The Welch family has a long history of political and historical involvement, and as descendants of Port Townsend pioneers, we take pride in service to our community and preserving its past. My sister-in-law in particular has been instrumental in showcasing Port Townsend’s history. We also happen to share the same name: Ann(e) Welch. My inadvertent endorsement of a candidate I do not support and the published letter has been highly embarrassing; not only to me but my sister-in-law as well.
Both my sister-in-law and I heartily endorse Nathaniel O’Hara, the incumbent, for School Board. I (we) do NOT endorse his opponent as indicated in last week’s edition.

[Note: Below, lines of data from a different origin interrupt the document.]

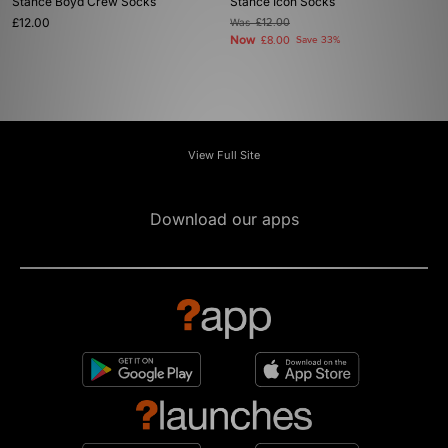
Stance Boyd Crew Socks
Stance Icon Socks
£12.00
Was
£12.00
Now
£8.00
Save 33%
View Full Site
Download our apps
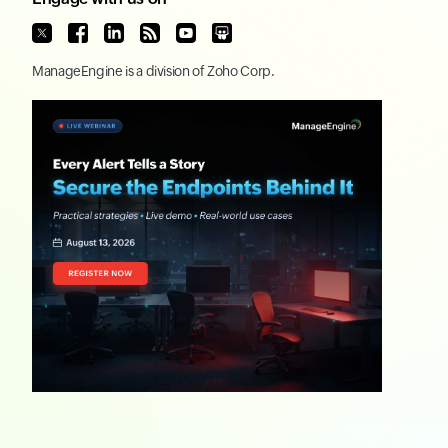
ManageEngine
is a division of
Zoho Corp.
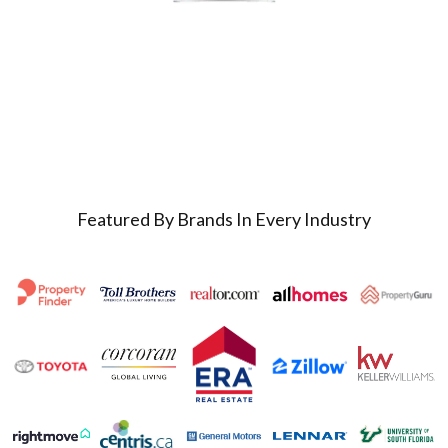
Featured By Brands In Every Industry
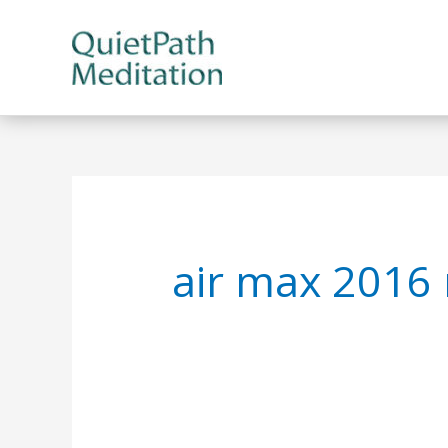
Skip
to
content
air max 2016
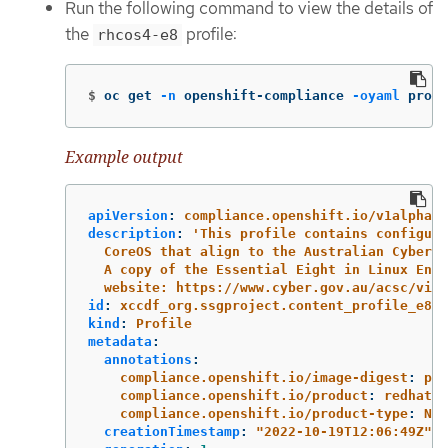
Run the following command to view the details of
the
profile:
rhcos4-e8
$
oc get 
-n
 openshift-compliance 
-oyaml
 profi
Example output
apiVersion
:
compliance.openshift.io/v1alpha1
description
:
'
This
profile
contains
configura
CoreOS
that
align
to
the
Australian
Cyber
S
A
copy
of
the
Essential
Eight
in
Linux
Envi
website:
https://www.cyber.gov.au/acsc/view
id
:
xccdf_org.ssgproject.content_profile_e8
kind
:
Profile
metadata
:
annotations
:
compliance.openshift.io/image-digest
:
pb-
compliance.openshift.io/product
:
redhat_e
compliance.openshift.io/product-type
:
Nod
creationTimestamp
:
"
2022-10-19T12:06:49Z"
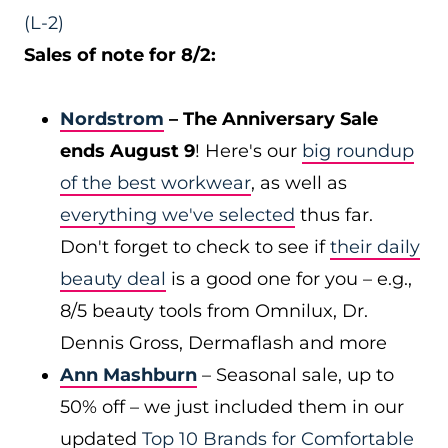
(L-2)
Sales of note for 8/2:
Nordstrom
– The Anniversary Sale
ends August 9
! Here's our
big roundup
of the best workwear
, as well as
everything we've selected
thus far.
Don't forget to check to see if
their daily
beauty deal
is a good one for you – e.g.,
8/5 beauty tools from Omnilux, Dr.
Dennis Gross, Dermaflash and more
Ann Mashburn
– Seasonal sale, up to
50% off – we just included them in our
updated
Top 10 Brands for Comfortable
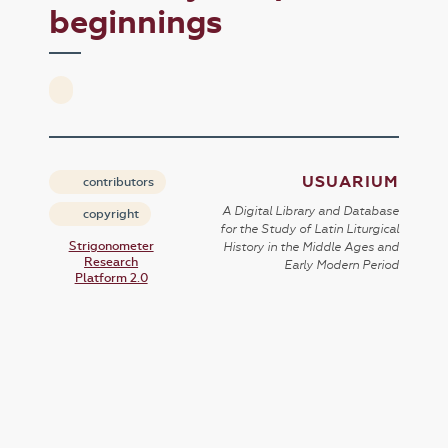
beginnings
USUARIUM
contributors
A Digital Library and Database
copyright
for the Study of Latin Liturgical
Strigonometer
History in the Middle Ages and
Research
Early Modern Period
Platform 2.0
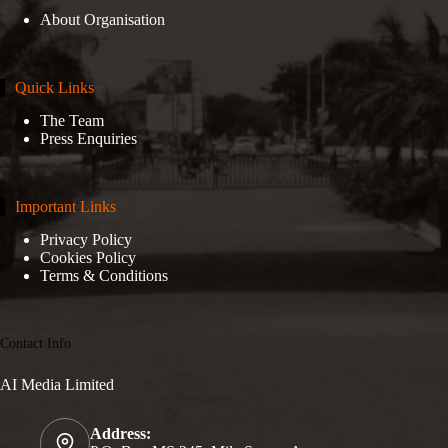
About Organisation
Quick Links
The Team
Press Enquiries
Important Links
Privacy Policy
Cookies Policy
Terms & Conditions
Contact Info
AI Media Limited
Address:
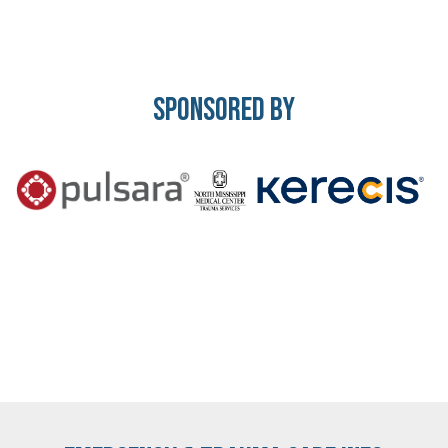
Sponsored By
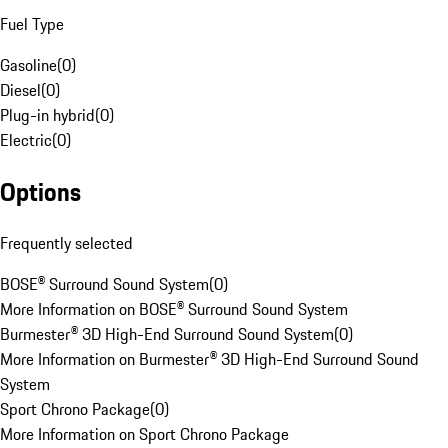
Fuel Type
Gasoline
(
0
)
Diesel
(
0
)
Plug-in hybrid
(
0
)
Electric
(
0
)
Options
Frequently selected
BOSE® Surround Sound System
(
0
)
More Information on BOSE® Surround Sound System
Burmester® 3D High-End Surround Sound System
(
0
)
More Information on Burmester® 3D High-End Surround Sound
System
Sport Chrono Package
(
0
)
More Information on Sport Chrono Package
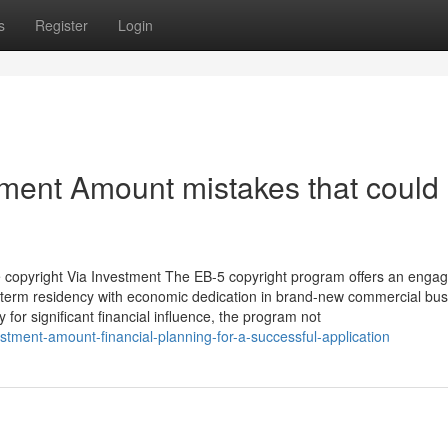
s
Register
Login
tment Amount mistakes that could 
e copyright Via Investment The EB-5 copyright program offers an engag
ong-term residency with economic dedication in brand-new commercial bus
y for significant financial influence, the program not
stment-amount-financial-planning-for-a-successful-application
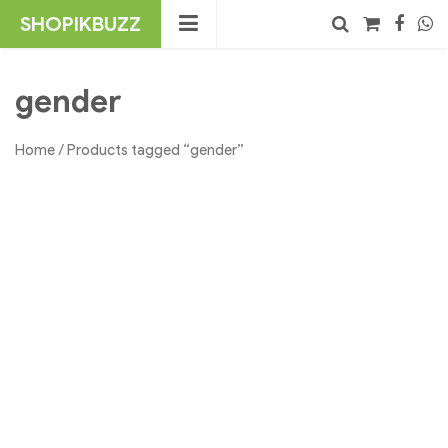
Skip
SHOPIKBUZZ
to
content
No products in the cart.
Search
gender
Home
/ Products tagged “gender”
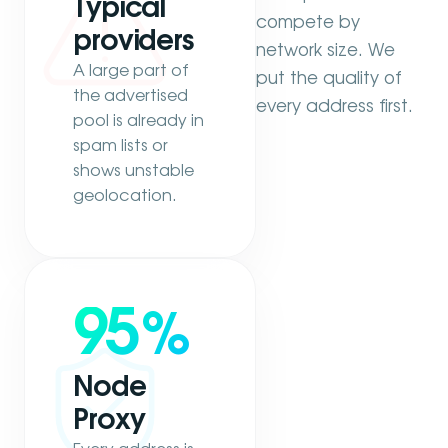
Typical
compete by
providers
network size. We
A large part of
put the quality of
the advertised
every address first.
pool is already in
spam lists or
shows unstable
geolocation.
95
%
Node
Proxy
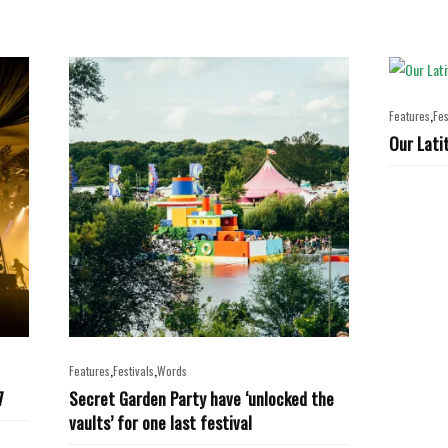
,
Features
Fes
Our Lati
,
,
Features
Festivals
Words
7
Secret Garden Party have ‘unlocked the
vaults’ for one last festival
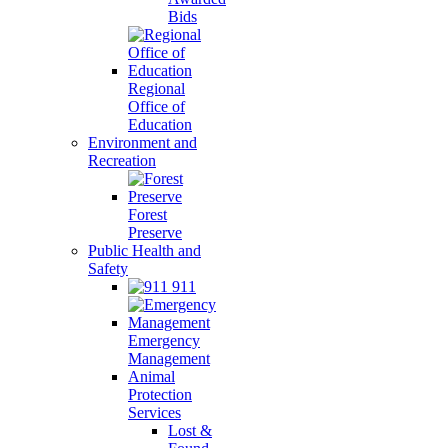
Bids
Regional
Office of
Education
Environment and
Recreation
Forest
Preserve
Public Health and
Safety
911
Emergency
Management
Animal
Protection
Services
Lost &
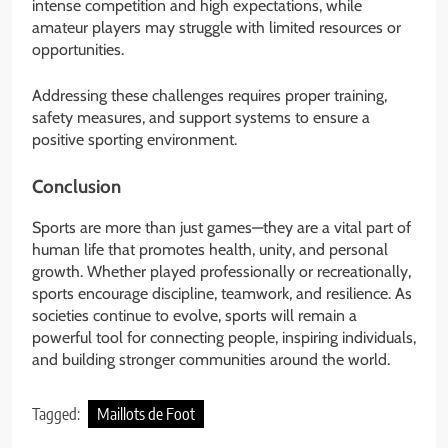
intense competition and high expectations, while
amateur players may struggle with limited resources or
opportunities.
Addressing these challenges requires proper training,
safety measures, and support systems to ensure a
positive sporting environment.
Conclusion
Sports are more than just games—they are a vital part of
human life that promotes health, unity, and personal
growth. Whether played professionally or recreationally,
sports encourage discipline, teamwork, and resilience. As
societies continue to evolve, sports will remain a
powerful tool for connecting people, inspiring individuals,
and building stronger communities around the world.
Tagged:
Maillots de Foot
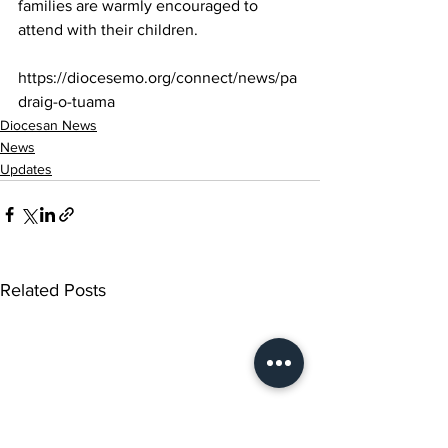
families are warmly encouraged to 
attend with their children.
https://diocesemo.org/connect/news/pa
draig-o-tuama
Diocesan News
News
Updates
Related Posts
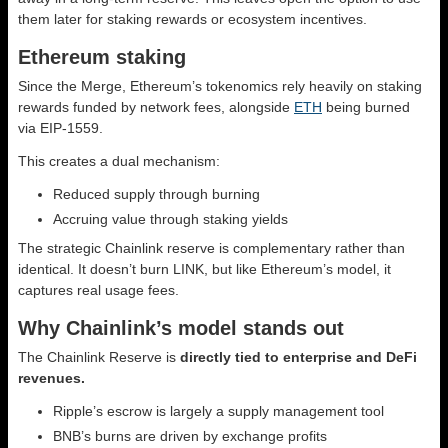
them later for staking rewards or ecosystem incentives.
Ethereum staking
Since the Merge, Ethereum’s tokenomics rely heavily on staking
rewards funded by network fees, alongside
ETH
being burned
via EIP-1559.
This creates a dual mechanism:
Reduced supply through burning
Accruing value through staking yields
The strategic Chainlink reserve is complementary rather than
identical. It doesn’t burn LINK, but like Ethereum’s model, it
captures real usage fees.
Why Chainlink’s model stands out
The Chainlink Reserve is
directly tied to enterprise and DeFi
revenues.
Ripple’s escrow is largely a supply management tool
BNB’s burns are driven by exchange profits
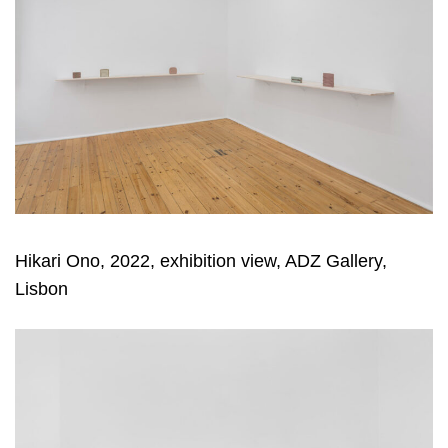
Hikari Ono, 2022, exhibition view, ADZ Gallery,
Lisbon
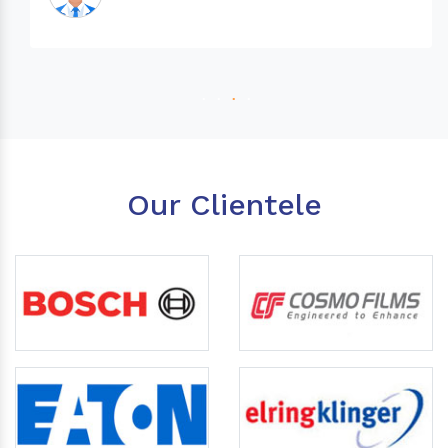
Our Clientele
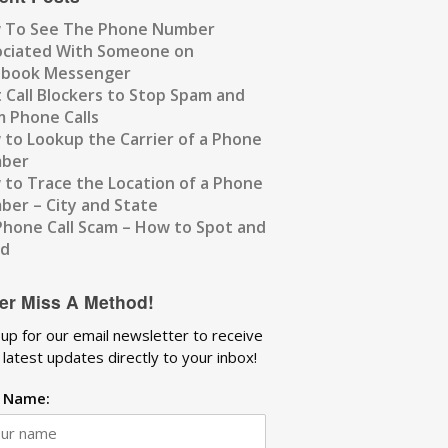
 To See The Phone Number
ociated With Someone on
ebook Messenger
 Call Blockers to Stop Spam and
 Phone Calls
to Lookup the Carrier of a Phone
ber
to Trace the Location of a Phone
er – City and State
Phone Call Scam – How to Spot and
id
er Miss A Method!
 up for our email newsletter to receive
 latest updates directly to your inbox!
t Name:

We also urge our Port Townsend neighbors to vote for Simon Little, Matt Klontz, and John Nowak.
Val Anne (Annie) Welch
Apologies. Good reminders here for all of us to take care. When we have multiple copies of the same document, sometimes we pick up the wrong one. We’re working on it. ~ ED
A No! Vote for yet another Regressive Sales Tax
Our family is voting no on the proposed PT retail sales tax hike – not because our streets and roads don’t badly need repair – hoo boy! But because it is cruel and unfair to our lower-income residents.
With ever-widening income gaps and the spiraling recession/depression, times are very tough and getting tougher for many of us.
Regressive taxes, such as the one being proposed, force those with LESS income to pay proportionately MORE tax. Though 0.3% may seem a pittance to some, it can be a tipping point for those slashing their food budgets to stay housed.
There is more than one way for the city to balance its budget. An economist on the program “Bioneers” said,
“When your output is more than your income, Your upkeep becomes your downfall.”
Money comes in, yes, from us taxpayers. Then it goes out... for projects that city departments, the city manager and the council decide upon.
Over the past 20 years we have seen large amounts of our city tax money spent for things of questionable need or value. Just a few examples:
•Cutting the poplars at the entrance to our town (thank goodness it hasn’t happened yet – maybe we can still stop it).
•High priced public art that few appreciate.
•A lavish Maritime Center -- when the very sewers that service it are falling apart and spewing pollution into our bay!
We want citizens to be part of the yearly process of deciding practical priorities for our city and our budget. We request a vastly more transparent budgeting process, with town hall meetings that include lots of room for public input. Let’s make these decisions together, before big-ticket items -- that citizens may see as unnecessary -- are budgeted and spent.